Segundo a ABL, a premiação será entregue no dia 23 de julho, durante a cerimônia que celebra os 129 anos da entidade. Além da homenagem, Tezza receberá um prêmio no valor de R$ 100 mil, oferecido por apoio institucional.
O Prêmio Machado de Assis é concedido desde 1941 e tem como objetivo reconhecer a trajetória literária completa de autores brasileiros. Nos últimos anos, nomes como Adélia Prado, Ruy Castro e Rubem Fonseca também foram agraciados com a honraria, reforçando seu prestígio no cenário cultural.
Entre as obras mais relevantes de Cristóvão Tezza destacadas pela ABL estão títulos como Trapo, A Suavidade do Vento, Juliano Pavollini, Breve Espaço entre Cor e Sombra, O Fotógrafo, O Filho Eterno, O Professor, A Tirania do Amor e A Tensão Superficial do Tempo.

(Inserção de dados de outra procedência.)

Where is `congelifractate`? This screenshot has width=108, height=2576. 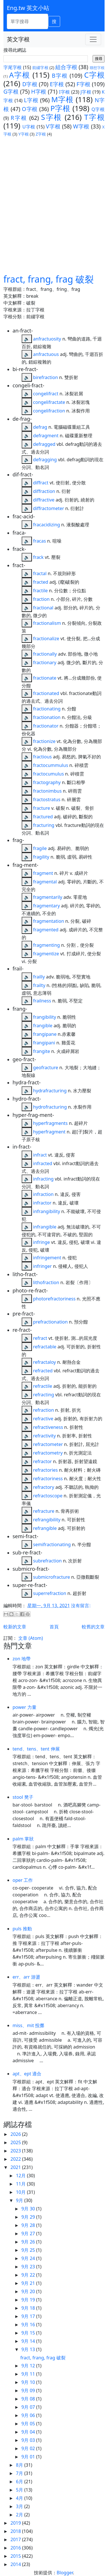
congelifractate is located at coordinates (49, 402).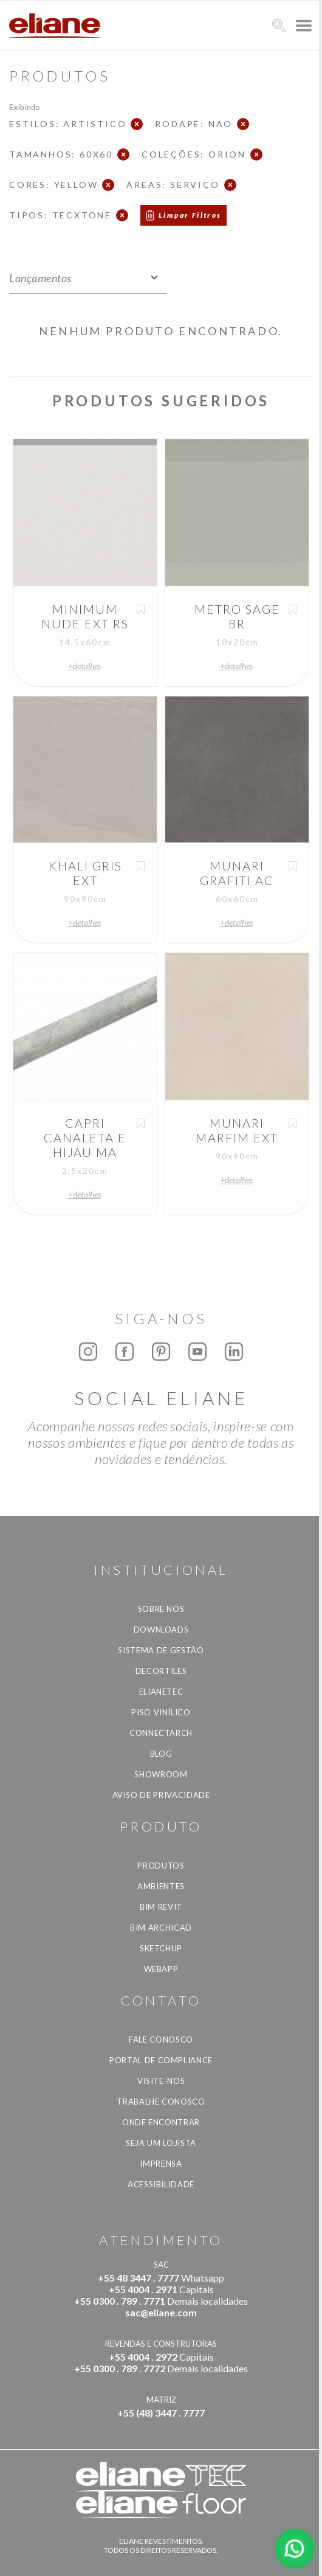 This screenshot has width=322, height=2576. Describe the element at coordinates (161, 2081) in the screenshot. I see `Visite-nos` at that location.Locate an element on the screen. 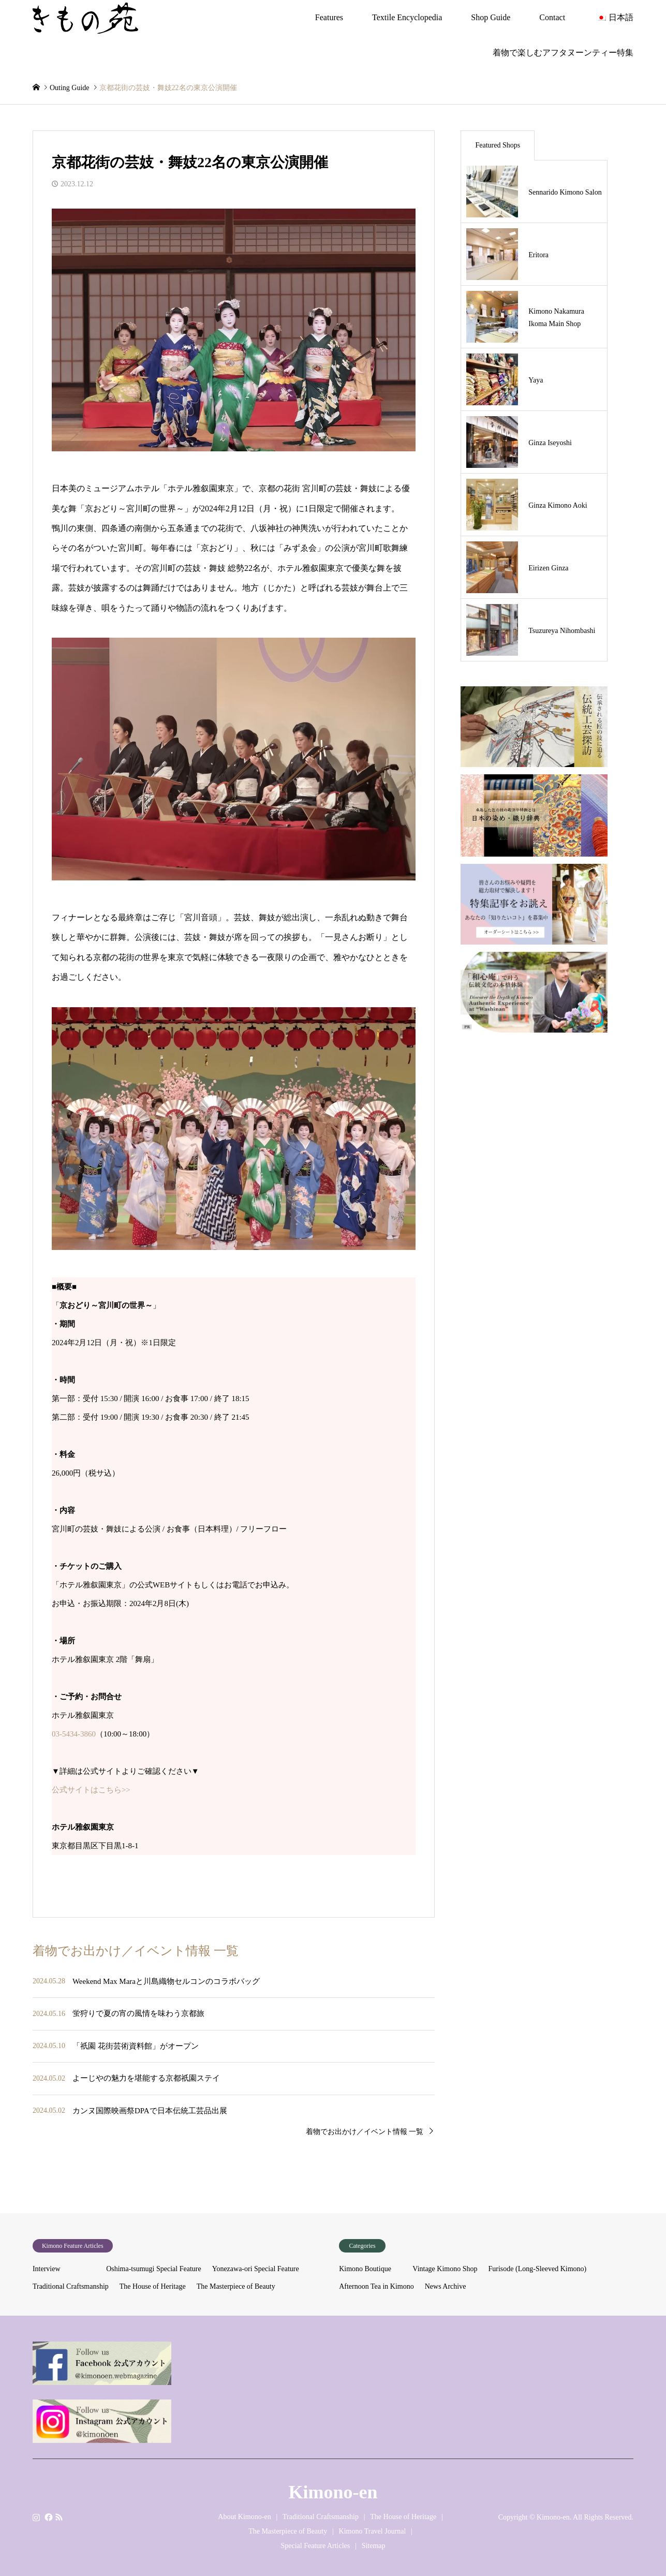 The image size is (666, 2576). Features is located at coordinates (329, 17).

Também integram sua produção romances, contos, crônicas, ensaios e obras acadêmicas, incluindo reflexões sobre literatura e teoria, além de sua autobiografia literária O Espírito da Prosa. A diversidade de gêneros reforça a amplitude de sua atuação intelectual ao longo das décadas.
Reconhecimento da obra
O romance O Filho Eterno é considerado um dos marcos da carreira do autor. A obra foi adaptada para o cinema e o teatro e narra a experiência de um pai diante do diagnóstico de síndrome de Down do filho, abordando temas como aceitação, afetividade e transformação pessoal.
O livro recebeu importantes prêmios da crítica literária, como o Jabuti, Portugal Telecom (atual Oceanos), APCA e São Paulo de Literatura, consolidando sua relevância no cenário nacional.
Outras homenagens
A ABL também divulgou os vencedores de outras condecorações institucionais. A Medalha Joaquim Nabuco foi concedida a Maria Amélia Mello e à Firjan. Já a Medalha Rachel de Queiroz contemplou Rogério Faria Tavares e Gilberto Schwartsmann.
A Medalha João Ribeiro foi atribuída a Heloisa Starling, enquanto a Medalha Francisco Alves reconheceu Petronilha Gonçalves e Silva.
Em outra premiação recente, a escritora, roteirista e jornalista Eliana Alves Cruz foi anunciada como vencedora do Prêmio Guimarães Rosa, com o romance Meridianas, eleito o melhor livro de ficção do ano de 2025.